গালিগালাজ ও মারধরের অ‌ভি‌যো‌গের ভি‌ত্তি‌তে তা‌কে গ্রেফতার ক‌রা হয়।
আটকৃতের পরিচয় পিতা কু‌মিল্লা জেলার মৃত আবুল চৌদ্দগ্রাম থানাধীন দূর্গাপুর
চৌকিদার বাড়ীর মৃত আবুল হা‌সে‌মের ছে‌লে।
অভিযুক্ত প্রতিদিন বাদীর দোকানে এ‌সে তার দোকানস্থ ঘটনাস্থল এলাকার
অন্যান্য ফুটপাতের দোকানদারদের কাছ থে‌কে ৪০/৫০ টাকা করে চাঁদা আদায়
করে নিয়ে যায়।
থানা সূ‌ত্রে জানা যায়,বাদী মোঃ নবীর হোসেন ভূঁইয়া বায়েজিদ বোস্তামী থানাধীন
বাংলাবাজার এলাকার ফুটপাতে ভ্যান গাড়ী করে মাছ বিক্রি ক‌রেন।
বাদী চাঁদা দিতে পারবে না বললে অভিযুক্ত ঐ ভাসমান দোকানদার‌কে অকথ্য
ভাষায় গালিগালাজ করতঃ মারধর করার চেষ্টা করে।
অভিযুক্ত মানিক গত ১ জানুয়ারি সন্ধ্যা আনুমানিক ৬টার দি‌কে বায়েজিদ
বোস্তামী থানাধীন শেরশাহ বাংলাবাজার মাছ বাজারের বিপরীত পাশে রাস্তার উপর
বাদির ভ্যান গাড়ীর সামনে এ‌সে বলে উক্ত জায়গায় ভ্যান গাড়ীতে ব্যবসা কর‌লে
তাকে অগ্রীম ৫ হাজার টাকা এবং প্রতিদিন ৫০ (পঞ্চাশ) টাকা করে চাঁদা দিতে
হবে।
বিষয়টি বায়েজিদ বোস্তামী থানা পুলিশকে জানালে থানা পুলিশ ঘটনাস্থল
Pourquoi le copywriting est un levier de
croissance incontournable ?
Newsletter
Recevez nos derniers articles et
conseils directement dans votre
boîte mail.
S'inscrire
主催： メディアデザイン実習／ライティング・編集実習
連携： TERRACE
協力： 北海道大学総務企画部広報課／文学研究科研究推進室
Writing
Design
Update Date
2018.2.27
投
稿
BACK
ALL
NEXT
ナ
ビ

---

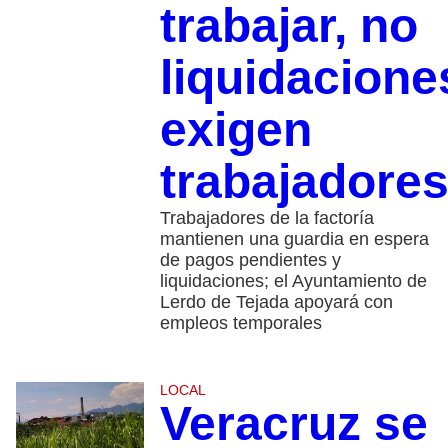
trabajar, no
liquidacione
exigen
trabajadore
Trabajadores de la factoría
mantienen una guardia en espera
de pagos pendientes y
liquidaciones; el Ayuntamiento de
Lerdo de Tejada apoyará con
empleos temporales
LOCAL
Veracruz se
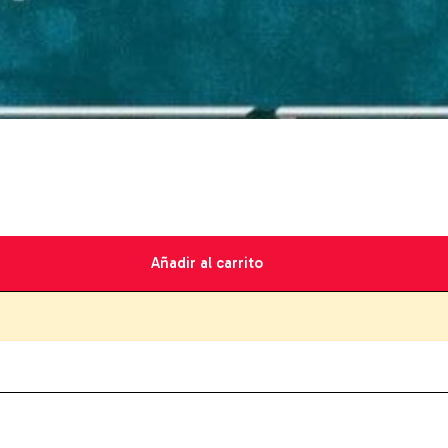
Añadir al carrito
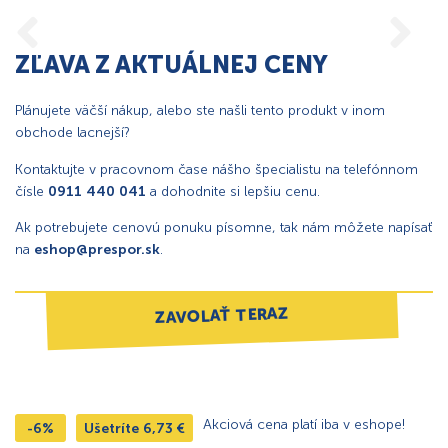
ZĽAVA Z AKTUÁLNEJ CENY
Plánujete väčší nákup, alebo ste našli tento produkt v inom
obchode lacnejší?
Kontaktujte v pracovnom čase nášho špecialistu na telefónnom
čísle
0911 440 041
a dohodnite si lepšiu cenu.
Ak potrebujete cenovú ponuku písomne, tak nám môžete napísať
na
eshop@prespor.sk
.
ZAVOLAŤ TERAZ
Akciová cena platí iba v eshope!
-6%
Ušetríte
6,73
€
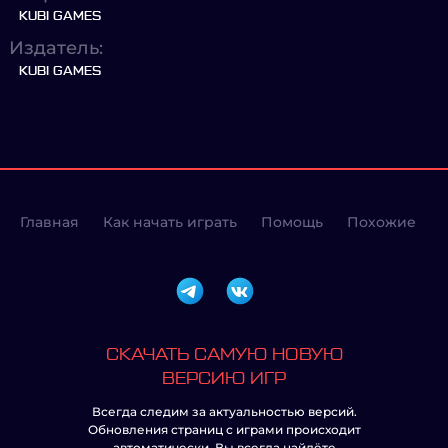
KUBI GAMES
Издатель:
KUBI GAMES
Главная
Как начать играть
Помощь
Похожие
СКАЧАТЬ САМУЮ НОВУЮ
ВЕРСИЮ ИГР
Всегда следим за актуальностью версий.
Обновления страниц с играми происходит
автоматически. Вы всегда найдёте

* _Work required_
Copy out the lines above exactly, beginning at the one that contains "obchode lacnejší?" and ending at the one that contains "Akciová cena platí iba v eshope!".

* _Your solution_
obchode lacnejší?
Kontaktujte v pracovnom čase nášho špecialistu na telefónnom
čísle
0911 440 041
a dohodnite si lepšiu cenu.
Ak potrebujete cenovú ponuku písomne, tak nám môžete napísať
na
eshop@prespor.sk
.
ZAVOLAŤ TERAZ
Akciová cena platí iba v eshope!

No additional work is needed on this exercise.